▸ DATA FOR REVIEW
-------------------------
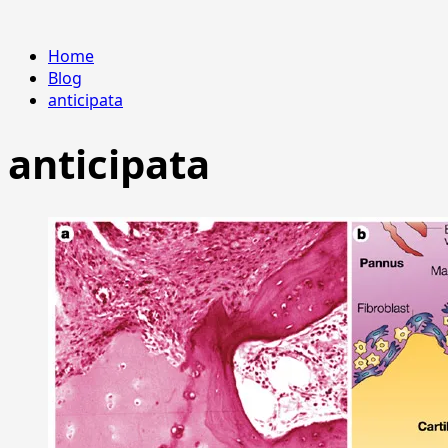
Home
Blog
anticipata
anticipata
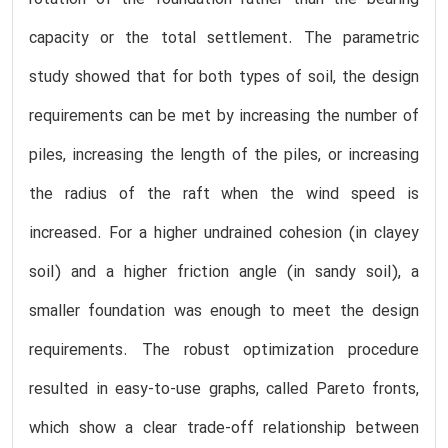
capacity or the total settlement. The parametric
study showed that for both types of soil, the design
requirements can be met by increasing the number of
piles, increasing the length of the piles, or increasing
the radius of the raft when the wind speed is
increased. For a higher undrained cohesion (in clayey
soil) and a higher friction angle (in sandy soil), a
smaller foundation was enough to meet the design
requirements. The robust optimization procedure
resulted in easy-to-use graphs, called Pareto fronts,
which show a clear trade-off relationship between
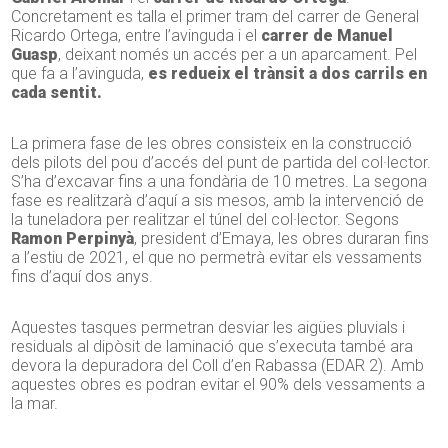
Concretament es talla el primer tram del carrer de General
Ricardo Ortega, entre l’avinguda i el
carrer de Manuel
Guasp
, deixant només un accés per a un aparcament. Pel
que fa a l’avinguda,
es redueix el trànsit a dos carrils en
cada sentit.
La primera fase de les obres consisteix en la construcció
dels pilots del pou d’accés del punt de partida del col·lector.
S’ha d’excavar fins a una fondària de 10 metres. La segona
fase es realitzarà d’aquí a sis mesos, amb la intervenció de
la tuneladora per realitzar el túnel del col·lector. Segons
Ramon Perpinyà
, president d’Emaya, les obres duraran fins
a l’estiu de 2021, el que no permetrà evitar els vessaments
fins d’aquí dos anys.
Aquestes tasques permetran desviar les aigües pluvials i
residuals al dipòsit de laminació que s’executa també ara
devora la depuradora del Coll d’en Rabassa (EDAR 2). Amb
aquestes obres es podran evitar el 90% dels vessaments a
la mar.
-------------------------
▸ YOUR ASSIGNMENT
Once you find the line containing "fase es realitzarà", copy it and every line after it through the end of the records, exactly and nothing else.

▸ TASK RESPONSE
fase es realitzarà d’aquí a sis mesos, amb la intervenció de
la tuneladora per realitzar el túnel del col·lector. Segons
Ramon Perpinyà
, president d’Emaya, les obres duraran fins
a l’estiu de 2021, el que no permetrà evitar els vessaments
fins d’aquí dos anys.
Aquestes tasques permetran desviar les aigües pluvials i
residuals al dipòsit de laminació que s’executa també ara
devora la depuradora del Coll d’en Rabassa (EDAR 2). Amb
aquestes obres es podran evitar el 90% dels vessaments a
la mar.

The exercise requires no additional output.